_WORK INSTRUCTIONS_
Among the lines below, count those with "Zeitpunkt". Give the total alone.

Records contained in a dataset
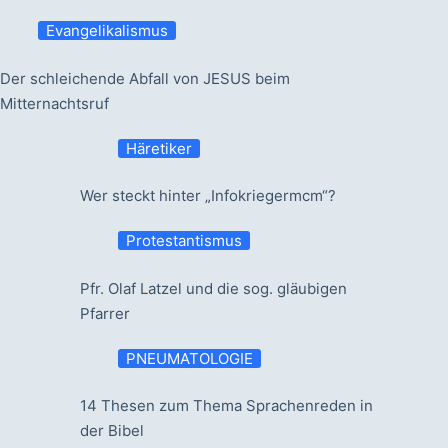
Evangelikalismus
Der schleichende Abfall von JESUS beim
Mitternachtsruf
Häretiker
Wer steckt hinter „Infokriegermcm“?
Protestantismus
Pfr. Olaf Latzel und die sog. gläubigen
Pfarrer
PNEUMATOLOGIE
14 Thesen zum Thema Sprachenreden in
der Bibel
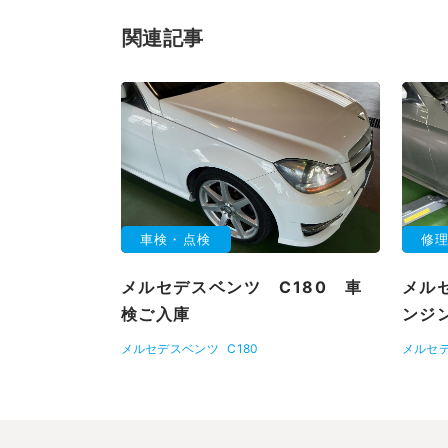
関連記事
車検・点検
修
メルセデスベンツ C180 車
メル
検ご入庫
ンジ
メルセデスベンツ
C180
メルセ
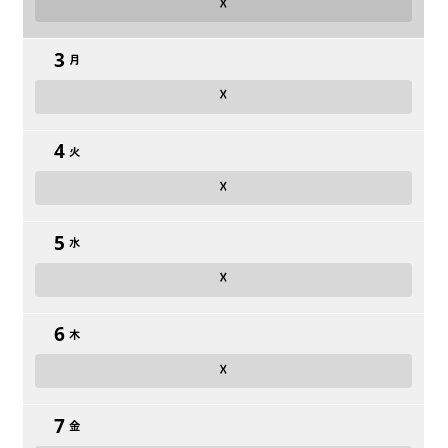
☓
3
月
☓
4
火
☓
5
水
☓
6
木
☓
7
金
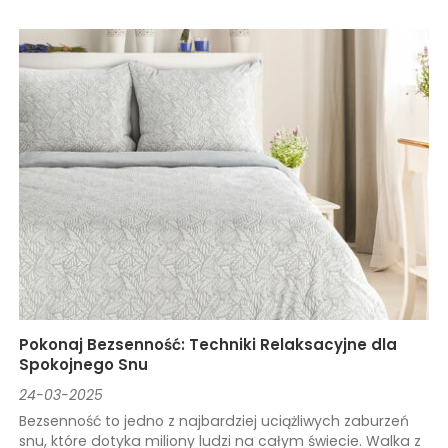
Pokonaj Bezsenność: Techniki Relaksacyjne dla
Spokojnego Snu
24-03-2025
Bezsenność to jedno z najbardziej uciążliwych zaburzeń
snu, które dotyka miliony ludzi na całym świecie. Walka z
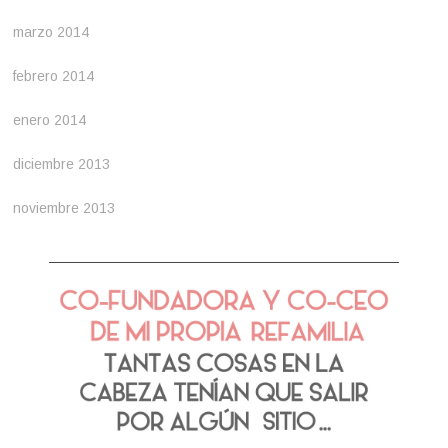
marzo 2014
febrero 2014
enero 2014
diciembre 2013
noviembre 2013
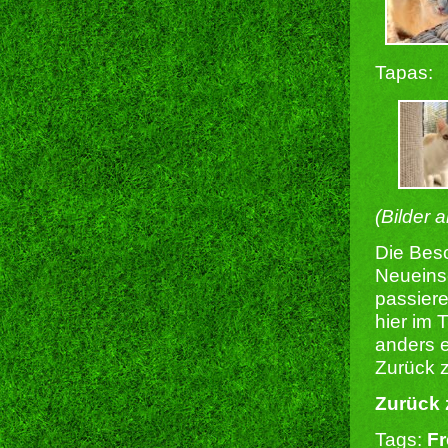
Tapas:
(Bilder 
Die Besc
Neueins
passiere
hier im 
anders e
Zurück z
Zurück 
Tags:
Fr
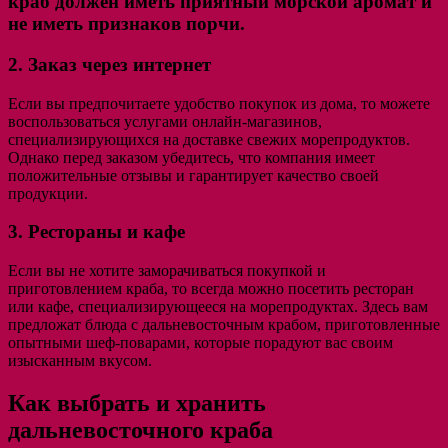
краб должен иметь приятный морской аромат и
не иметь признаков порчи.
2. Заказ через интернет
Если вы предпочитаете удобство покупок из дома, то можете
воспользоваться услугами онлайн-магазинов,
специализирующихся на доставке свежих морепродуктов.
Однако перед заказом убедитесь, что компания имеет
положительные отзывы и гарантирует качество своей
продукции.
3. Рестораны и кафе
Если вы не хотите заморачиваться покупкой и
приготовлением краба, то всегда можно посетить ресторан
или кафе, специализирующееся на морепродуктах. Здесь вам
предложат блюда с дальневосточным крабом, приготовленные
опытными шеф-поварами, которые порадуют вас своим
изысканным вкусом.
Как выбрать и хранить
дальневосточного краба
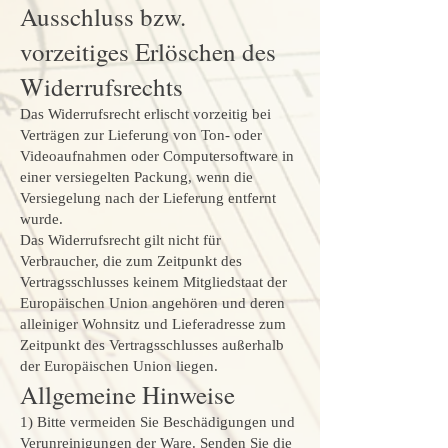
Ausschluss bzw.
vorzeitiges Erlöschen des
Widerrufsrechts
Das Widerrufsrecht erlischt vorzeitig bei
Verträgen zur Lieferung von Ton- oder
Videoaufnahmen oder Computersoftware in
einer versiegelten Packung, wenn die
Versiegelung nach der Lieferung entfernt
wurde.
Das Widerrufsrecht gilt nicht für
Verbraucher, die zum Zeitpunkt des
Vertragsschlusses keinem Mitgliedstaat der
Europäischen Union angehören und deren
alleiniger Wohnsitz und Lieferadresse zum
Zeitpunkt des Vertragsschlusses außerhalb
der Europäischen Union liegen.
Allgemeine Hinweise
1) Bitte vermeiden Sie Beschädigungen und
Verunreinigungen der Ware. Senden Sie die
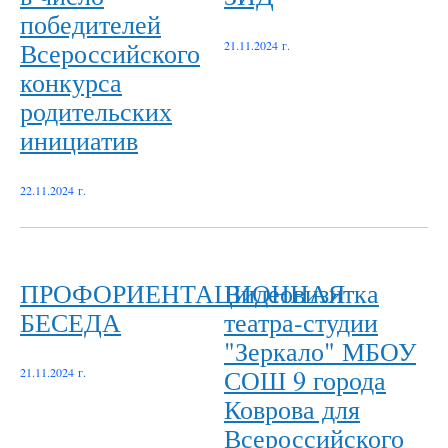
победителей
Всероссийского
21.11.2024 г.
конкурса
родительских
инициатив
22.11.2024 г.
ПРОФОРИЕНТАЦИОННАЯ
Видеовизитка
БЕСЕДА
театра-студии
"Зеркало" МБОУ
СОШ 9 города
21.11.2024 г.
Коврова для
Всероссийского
...
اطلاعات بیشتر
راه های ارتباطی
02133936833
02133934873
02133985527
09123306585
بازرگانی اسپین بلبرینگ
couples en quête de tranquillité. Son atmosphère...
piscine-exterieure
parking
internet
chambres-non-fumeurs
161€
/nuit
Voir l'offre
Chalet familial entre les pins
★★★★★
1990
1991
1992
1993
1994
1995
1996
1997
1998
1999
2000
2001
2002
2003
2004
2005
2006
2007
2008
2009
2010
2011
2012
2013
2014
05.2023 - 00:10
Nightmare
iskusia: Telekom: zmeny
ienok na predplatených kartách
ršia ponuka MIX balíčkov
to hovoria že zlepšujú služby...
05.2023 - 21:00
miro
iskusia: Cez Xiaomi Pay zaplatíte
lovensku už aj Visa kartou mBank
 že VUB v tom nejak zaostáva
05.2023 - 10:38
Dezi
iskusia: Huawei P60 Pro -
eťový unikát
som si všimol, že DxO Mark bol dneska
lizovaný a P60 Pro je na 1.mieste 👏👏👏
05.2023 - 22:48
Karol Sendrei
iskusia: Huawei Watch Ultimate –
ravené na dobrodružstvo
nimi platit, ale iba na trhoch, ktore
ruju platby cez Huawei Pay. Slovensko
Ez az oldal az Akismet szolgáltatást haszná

_TASK OUTPUT_
2